How to make the best of the (fill in the blank) XBRL situation

From Twitter: @mwillis001: How to make the best of the XBRL situation. PwC Webinar, May 11 2pm EST ... http://bit.ly/en84ki

Now, some people might expect me to say something like "How to make the best of the XBRL situation". After all, the "XBRL situation" could be described as an avalanche of mandate rushing downhill, about to crash over those nice little American businesses all standing around with theirs cups of hot chocolate by the ski lifts. Okay, maybe not, after all, it will be in July and August that more than 8000 companies will produce XBRL for the first time and provide it to the SEC. I just could not bring myself to use the tsunami metaphor.


Regardless, there is a significant additional reporting burden arriving, and all the
wishing won't make it go away. And that means that business must get ready.

How to make the best of the (fill in the blank) XBRL situation:  So to jump directly to my suggestion, then you can read the rest is you want, is for filers to download and read the
2011 XBRL Buyer's Guide. No decisions should be made based on one single factor, but on a balance of the factors that matter most to the situation and needs of the company.

But now, back to the my stream...


I was just bemused to see one of the greatest advocates for XBRL and the first Chairman of the XBRL International Steering Committee actually promote a webinar call "How to make the best of..." anything.

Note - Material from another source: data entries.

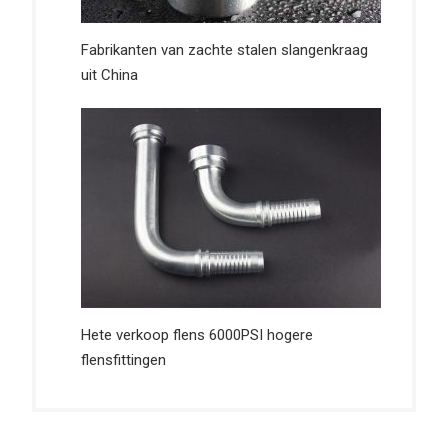
Fabrikanten van zachte stalen slangenkraag
uit China
Hete verkoop flens 6000PSI hogere
flensfittingen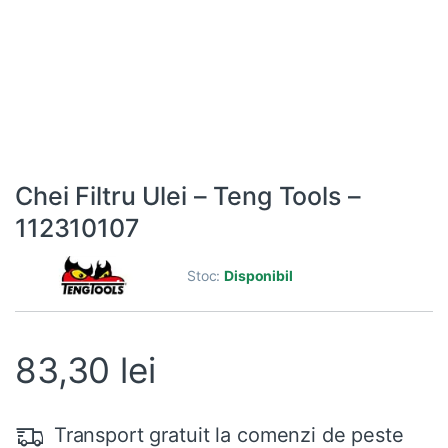
Chei Filtru Ulei – Teng Tools –
112310107
Stoc:
Disponibil
83,30
lei
Transport gratuit la comenzi de peste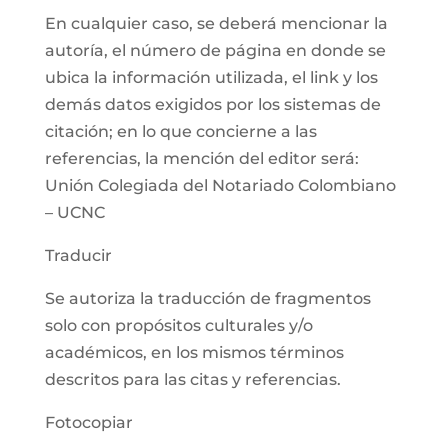
En cualquier caso, se deberá mencionar la
autoría, el número de página en donde se
ubica la información utilizada, el link y los
demás datos exigidos por los sistemas de
citación; en lo que concierne a las
referencias, la mención del editor será:
Unión Colegiada del Notariado Colombiano
– UCNC
Traducir
Se autoriza la traducción de fragmentos
solo con propósitos culturales y/o
académicos, en los mismos términos
descritos para las citas y referencias.
Fotocopiar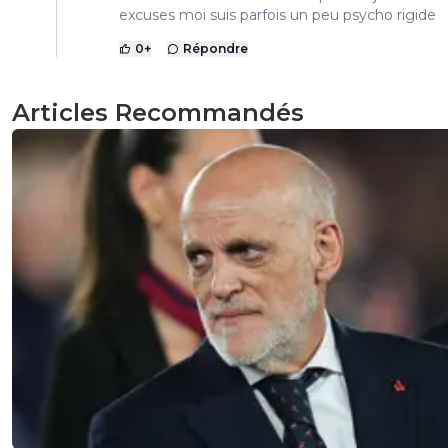
excuses moi suis parfois un peu psycho rigide
0
+
Répondre
Articles Recommandés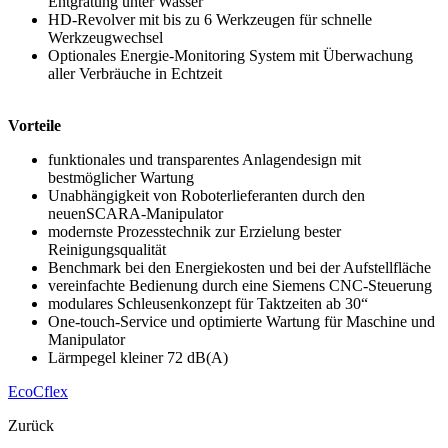
Entgratung unter Wasser
HD-Revolver mit bis zu 6 Werkzeugen für schnelle
Werkzeugwechsel
Optionales Energie-Monitoring System mit Überwachung
aller Verbräuche in Echtzeit
Vorteile
funktionales und transparentes Anlagendesign mit
bestmöglicher Wartung
Unabhängigkeit von Roboterlieferanten durch den
neuen
SCARA-Manipulator
modernste Prozesstechnik zur Erzielung bester
Reinigungsqualität
Benchmark bei den Energiekosten und bei der Aufstellfläche
vereinfachte Bedienung durch eine Siemens CNC-Steuerung
modulares Schleusenkonzept für Taktzeiten ab 30“
One-touch-Service und optimierte Wartung für Maschine und
Manipulator
Lärmpegel kleiner 72 dB(A)
EcoCflex
Zurück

To me, "how to make the best" has always been one of those phrases that is linked with "of a bad situation".


I for one do not think that XBRL is a bad situation, but is it a situation of significant additional cost to business.
raas-XBRL, my firm, provides inexpensive production of XBRL for SEC registrants. We're proud of what we do, how we do it, and the fact that we use state-of-the-art software that is the best and most intuitive by far. (And I've been looking at this stuff since 2003).

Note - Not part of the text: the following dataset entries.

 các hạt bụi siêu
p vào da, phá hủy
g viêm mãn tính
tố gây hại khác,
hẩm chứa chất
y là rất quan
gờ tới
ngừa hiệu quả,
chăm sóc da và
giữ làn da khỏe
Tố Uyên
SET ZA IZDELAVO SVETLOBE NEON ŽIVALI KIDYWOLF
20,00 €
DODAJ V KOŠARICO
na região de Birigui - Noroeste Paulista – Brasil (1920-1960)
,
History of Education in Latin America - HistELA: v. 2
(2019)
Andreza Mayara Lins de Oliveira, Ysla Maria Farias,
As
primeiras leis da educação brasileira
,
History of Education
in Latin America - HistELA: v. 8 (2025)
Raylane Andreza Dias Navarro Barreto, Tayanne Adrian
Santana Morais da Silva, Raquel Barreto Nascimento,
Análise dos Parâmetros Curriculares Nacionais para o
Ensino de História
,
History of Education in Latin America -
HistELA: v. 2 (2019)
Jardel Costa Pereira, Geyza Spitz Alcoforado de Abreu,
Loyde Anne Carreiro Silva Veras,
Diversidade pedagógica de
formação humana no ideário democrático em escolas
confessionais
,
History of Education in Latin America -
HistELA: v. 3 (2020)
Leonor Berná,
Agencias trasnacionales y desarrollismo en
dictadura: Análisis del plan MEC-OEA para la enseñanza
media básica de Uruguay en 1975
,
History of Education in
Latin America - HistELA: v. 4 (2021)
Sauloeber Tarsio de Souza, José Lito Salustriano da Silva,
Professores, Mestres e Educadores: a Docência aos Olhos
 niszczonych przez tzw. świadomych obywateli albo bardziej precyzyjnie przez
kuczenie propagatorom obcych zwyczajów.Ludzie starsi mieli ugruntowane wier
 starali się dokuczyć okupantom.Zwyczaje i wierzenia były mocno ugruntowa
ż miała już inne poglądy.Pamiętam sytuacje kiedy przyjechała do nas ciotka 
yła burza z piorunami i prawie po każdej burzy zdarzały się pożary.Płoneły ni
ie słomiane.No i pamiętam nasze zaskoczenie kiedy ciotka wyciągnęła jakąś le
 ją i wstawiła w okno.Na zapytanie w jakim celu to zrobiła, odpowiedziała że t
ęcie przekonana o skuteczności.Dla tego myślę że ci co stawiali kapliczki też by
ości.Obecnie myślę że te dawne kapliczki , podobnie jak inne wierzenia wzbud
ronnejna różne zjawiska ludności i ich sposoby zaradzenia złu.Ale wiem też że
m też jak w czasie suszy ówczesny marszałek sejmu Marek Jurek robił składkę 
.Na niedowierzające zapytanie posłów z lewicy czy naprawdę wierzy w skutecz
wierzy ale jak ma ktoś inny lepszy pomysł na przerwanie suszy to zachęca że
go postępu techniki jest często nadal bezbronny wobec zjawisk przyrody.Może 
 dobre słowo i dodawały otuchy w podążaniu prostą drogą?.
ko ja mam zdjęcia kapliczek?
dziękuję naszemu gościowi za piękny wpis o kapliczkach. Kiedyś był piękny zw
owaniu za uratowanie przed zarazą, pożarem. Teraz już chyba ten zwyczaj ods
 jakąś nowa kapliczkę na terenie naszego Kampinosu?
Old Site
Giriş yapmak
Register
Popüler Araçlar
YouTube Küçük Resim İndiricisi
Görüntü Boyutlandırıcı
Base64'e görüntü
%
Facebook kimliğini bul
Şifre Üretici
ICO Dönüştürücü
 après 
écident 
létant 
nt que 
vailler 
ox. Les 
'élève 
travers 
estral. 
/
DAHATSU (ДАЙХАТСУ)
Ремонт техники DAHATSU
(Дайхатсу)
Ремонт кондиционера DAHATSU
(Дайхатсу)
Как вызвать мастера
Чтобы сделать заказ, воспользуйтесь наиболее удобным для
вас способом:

So what are the "situations"?


We keep hearing estimates of 80 or more hours to produce the first "block tagged" XBRL. We think this is crazy.
We consider 10 hours to be plenty of time. Also, we think that 4 hours of review, for the vast majority of companies, is plenty of time.

Learning a new technology. Why? How much time did you spend learning PDF?


Implementing specialized software. Frankly, I expect virtually all accounting and reporting packages, regardless of their size, to be including XBRL as an output format within the next three to four years. And the great news with this is that only the worst laggards will have XBRL as an output format only. I also fully expect accounting and reporting software to be pushing XBRL deeper into the process, so that information is linked to appropriate company specific (or industry standard) taxonomies from the point of initial entry of the information. This will allow the information to be tracked all the way through the process.


So XBRL is going to deliver significant business process improvements. Eventually.


But today vendors are suggesting that you should not wait until your existing accounting and reporting systems cater for XBRL, but you should invest potentially tens of thousands in new systems or replacement systems, simply so that you can avoid spending a far more modest amount of money to "make the problem go away".


But of course, its not a problem, is it? It is a "situation".


So I also recommend you attend the PwC Webinar on May 11, so that you too can learn "How to make the best of the XBRL situation".

1 comment:

  1. Tagging is first step to challenge discribe company value using system communicative language.
    So it must be different from learning PDF.

    If companies could communicate with investors or stake holders using XBRL, they will beleive that those effort was necessary.

    However, if company can not communicate adequately using it, they should feel it waste time and money even it were $10.